Thirty years after Reginald F. Lewis made history with a $1 billion leverage buyout of Beatrice International Foods, his widow is leading the commemoration and celebration of her husband’s never duplicated feat.
“My hope is that one or more of those who read about Reginald Lewis, in an article and in his book titled, ‘Why should white guys have all the fun?” Loida Lewis said in an interview with the Baltimore Times.
Lewis called her husband a “rock star,” and says he was the Jackie Robinson of business.
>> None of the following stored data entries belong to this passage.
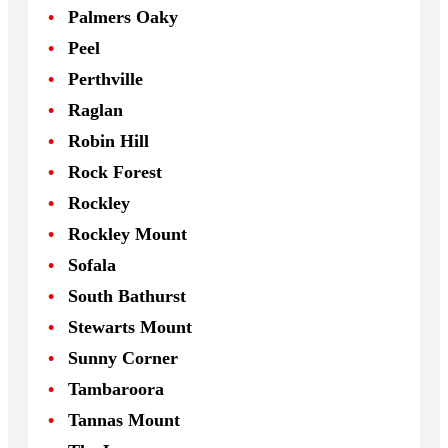
Palmers Oaky
Peel
Perthville
Raglan
Robin Hill
Rock Forest
Rockley
Rockley Mount
Sofala
South Bathurst
Stewarts Mount
Sunny Corner
Tambaroora
Tannas Mount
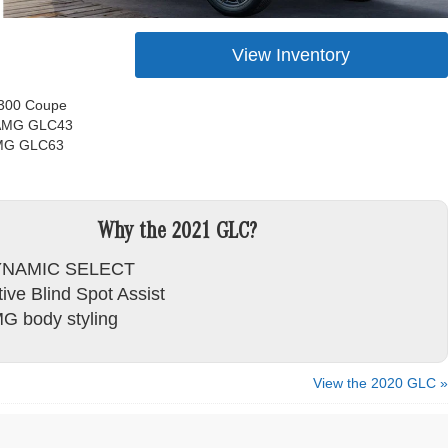
View Inventory
300 Coupe
 AMG GLC43
MG GLC63
Why the 2021 GLC?
NAMIC SELECT
ive Blind Spot Assist
G body styling
View the 2020 GLC »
“Until he came around, no person of color would think about buying a business on borrowed money financed by equity firms,” she said. “Not too many African-Americans thought of going into finance but growing up black in America, my husband wanted to disprove the lies that a person of color couldn’t go to the highest level of economic achievement.”
In the 1980s, Reginald F. Lewis— whose name appears on the museum in Baltimore and on several colleges and schools and other monuments— was named on Forbes’ “Richest Americans” list.
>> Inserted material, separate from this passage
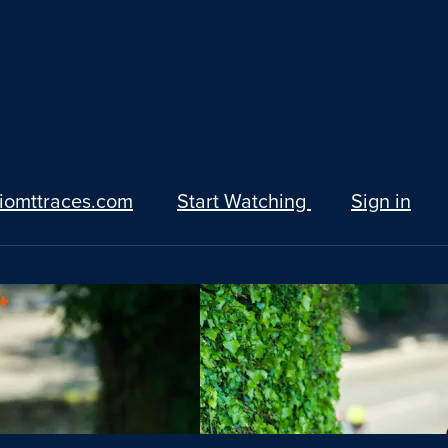
iomttraces.com
Start Watching
Sign in
+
A self-made man from Baltimore and the first person to be admitted to Harvard Law School without ever applying, Lewis owned a law firm on Wall Street to go along with a multi-billion dollar business empire.
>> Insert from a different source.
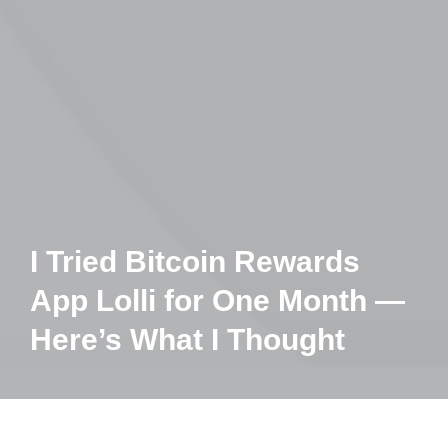
I Tried Bitcoin Rewards
App Lolli for One Month —
Here’s What I Thought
Having already purchased the McCall Pattern Company for $22.5 million, Lewis made history buying Beatrice International Foods for $985 million.
At the time, it was the largest offshore leverage buyout ever.
As chairman and CEO, he moved quickly to reposition the company, pay down the debt, and vastly increase the company’s worth, according to his biography. By 1992, the company had sales of over $1.6 billion annually, and Lewis was sharing his time between his company’s offices in New York and Paris.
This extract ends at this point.